# Salludon and Mew Copers Destroyed



## Narkissos (Dec 20, 2020)

@Salludon 





Salludon has one of the most harmonious side profiles on this site. Balanced Ante face, with great proportions. *However, doing the basic facial analysis we notice something unique. The angle formed connecting the radix and lobule, and lobule and chin is 125degrees.* Normally a true ante face has a larger angle. *The mentolabial angle is also extremely small, 82degrees while the average male has 115-145* (keep in mind the average male is recessed). 

These things point toward the fact that Salludons chin is extremely prominent, but he has a slight relative retrognathism of the mandible. 

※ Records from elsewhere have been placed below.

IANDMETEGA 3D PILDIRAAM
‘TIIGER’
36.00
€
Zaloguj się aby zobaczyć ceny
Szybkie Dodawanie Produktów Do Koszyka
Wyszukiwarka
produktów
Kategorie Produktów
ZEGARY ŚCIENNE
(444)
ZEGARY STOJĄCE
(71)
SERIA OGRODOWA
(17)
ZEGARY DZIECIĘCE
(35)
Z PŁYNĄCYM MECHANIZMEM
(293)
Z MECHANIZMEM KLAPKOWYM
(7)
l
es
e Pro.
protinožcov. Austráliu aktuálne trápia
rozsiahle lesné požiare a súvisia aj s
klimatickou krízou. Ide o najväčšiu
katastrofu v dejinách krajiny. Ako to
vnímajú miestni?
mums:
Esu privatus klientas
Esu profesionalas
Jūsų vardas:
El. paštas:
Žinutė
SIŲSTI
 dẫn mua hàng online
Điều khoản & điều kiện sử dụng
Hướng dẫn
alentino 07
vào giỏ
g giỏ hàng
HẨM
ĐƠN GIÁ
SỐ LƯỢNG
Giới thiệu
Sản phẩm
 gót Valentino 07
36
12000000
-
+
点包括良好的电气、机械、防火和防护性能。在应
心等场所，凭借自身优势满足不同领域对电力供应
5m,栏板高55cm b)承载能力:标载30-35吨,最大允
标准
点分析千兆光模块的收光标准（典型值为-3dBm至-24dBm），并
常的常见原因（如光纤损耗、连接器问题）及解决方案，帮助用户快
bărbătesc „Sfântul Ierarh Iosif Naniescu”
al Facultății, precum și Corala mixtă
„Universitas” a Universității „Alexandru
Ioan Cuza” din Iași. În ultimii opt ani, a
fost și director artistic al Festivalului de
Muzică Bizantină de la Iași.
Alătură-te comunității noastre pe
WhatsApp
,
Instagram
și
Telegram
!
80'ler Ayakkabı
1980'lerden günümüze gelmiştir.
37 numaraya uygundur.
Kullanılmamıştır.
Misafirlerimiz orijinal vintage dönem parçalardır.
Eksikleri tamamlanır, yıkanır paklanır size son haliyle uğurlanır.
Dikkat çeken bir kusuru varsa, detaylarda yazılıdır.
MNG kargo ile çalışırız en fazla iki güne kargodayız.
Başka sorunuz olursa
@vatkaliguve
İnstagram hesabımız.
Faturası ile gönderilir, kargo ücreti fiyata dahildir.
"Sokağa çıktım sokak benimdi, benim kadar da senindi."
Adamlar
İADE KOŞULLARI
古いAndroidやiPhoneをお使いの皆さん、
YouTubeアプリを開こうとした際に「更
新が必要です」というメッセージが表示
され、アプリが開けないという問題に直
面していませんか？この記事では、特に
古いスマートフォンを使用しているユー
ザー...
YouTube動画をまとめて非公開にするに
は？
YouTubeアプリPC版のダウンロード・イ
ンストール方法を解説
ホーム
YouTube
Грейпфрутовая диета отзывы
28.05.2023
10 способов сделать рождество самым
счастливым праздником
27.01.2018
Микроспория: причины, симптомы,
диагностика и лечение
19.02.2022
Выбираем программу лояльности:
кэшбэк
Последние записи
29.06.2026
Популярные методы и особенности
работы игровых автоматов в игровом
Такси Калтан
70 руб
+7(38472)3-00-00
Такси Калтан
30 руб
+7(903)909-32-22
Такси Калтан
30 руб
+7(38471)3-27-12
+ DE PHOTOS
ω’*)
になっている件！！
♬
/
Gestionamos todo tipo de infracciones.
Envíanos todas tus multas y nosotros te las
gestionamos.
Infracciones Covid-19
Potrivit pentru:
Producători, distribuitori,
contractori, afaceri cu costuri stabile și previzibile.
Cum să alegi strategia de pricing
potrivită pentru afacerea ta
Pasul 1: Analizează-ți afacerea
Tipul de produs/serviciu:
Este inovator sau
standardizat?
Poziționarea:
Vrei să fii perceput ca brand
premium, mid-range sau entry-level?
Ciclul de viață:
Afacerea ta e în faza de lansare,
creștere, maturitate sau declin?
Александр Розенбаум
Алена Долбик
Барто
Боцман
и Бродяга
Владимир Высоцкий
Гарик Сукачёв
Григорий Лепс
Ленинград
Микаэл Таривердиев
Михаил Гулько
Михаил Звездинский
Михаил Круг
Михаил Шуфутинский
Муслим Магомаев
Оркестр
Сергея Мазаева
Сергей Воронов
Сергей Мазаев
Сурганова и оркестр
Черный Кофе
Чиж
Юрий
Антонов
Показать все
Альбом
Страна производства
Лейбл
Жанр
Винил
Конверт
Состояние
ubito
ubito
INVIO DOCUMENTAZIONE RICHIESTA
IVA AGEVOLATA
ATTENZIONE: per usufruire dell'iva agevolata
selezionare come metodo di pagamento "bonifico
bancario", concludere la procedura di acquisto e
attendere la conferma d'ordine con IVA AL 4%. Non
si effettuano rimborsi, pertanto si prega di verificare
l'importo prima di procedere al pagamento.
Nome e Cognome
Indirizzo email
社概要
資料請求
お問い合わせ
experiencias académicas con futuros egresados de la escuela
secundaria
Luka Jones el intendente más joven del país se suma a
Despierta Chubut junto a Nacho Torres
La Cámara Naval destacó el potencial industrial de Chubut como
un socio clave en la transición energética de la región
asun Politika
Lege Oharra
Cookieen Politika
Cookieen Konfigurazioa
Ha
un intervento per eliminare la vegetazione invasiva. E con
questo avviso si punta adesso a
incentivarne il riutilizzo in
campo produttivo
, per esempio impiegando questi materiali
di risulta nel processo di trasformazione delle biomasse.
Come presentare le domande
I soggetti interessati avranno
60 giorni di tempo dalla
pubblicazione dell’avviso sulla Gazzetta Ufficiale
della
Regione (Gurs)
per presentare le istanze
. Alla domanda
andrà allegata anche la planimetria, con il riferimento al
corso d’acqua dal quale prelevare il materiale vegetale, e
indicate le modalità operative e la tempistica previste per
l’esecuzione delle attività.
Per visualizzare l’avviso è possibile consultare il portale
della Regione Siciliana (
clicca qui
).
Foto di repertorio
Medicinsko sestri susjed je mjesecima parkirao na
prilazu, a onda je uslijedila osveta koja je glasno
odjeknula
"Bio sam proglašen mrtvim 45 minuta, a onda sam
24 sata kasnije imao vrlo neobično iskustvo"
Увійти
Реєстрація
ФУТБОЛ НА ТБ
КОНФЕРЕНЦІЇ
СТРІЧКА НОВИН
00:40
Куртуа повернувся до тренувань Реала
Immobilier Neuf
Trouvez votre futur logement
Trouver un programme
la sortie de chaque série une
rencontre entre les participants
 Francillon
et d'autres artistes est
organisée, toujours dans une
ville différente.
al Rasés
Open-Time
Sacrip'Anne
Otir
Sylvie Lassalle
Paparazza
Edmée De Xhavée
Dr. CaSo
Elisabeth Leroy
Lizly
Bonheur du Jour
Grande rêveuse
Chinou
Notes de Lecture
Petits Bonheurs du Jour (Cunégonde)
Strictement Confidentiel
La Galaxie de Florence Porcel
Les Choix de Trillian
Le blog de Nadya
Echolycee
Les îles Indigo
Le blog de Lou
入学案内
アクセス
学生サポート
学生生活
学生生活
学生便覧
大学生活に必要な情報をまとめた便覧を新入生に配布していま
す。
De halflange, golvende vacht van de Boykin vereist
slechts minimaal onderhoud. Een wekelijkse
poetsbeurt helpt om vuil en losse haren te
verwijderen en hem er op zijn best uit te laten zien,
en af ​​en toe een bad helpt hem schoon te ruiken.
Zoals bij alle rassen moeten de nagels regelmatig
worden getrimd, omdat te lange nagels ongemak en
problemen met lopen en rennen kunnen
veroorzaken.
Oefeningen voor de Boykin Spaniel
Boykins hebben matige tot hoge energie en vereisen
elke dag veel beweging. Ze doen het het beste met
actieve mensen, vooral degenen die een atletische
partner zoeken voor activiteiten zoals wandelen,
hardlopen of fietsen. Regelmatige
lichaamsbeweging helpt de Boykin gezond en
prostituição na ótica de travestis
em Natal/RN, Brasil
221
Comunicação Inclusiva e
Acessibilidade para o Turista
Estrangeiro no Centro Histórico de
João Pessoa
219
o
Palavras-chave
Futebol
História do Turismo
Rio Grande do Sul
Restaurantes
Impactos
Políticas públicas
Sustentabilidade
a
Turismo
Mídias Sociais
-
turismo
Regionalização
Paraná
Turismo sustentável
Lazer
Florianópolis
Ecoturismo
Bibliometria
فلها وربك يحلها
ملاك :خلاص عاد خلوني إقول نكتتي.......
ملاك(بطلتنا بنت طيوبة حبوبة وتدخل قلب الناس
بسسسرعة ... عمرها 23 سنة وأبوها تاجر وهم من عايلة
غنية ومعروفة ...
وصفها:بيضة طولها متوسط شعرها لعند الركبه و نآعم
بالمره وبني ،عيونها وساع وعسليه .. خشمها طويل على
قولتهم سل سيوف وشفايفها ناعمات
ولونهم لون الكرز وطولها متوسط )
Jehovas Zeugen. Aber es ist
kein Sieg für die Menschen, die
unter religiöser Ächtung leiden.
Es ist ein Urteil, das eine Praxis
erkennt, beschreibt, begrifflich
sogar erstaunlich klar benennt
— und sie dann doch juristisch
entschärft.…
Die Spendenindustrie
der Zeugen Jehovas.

Drawing an S-line (stieler), we see how much his chin protrudes compared to his mandible. Usually both the chin and nasal tip lie on the same line (again, average=recessed, but it highlights the extreme protrusion). The red line is usually drawn to measure mentolabial fold depth. Very interestingly the chin protrudes rather than for 99% where the lower lip projects. It is also uncommon for the chin but not forehead to protrude from the circle. 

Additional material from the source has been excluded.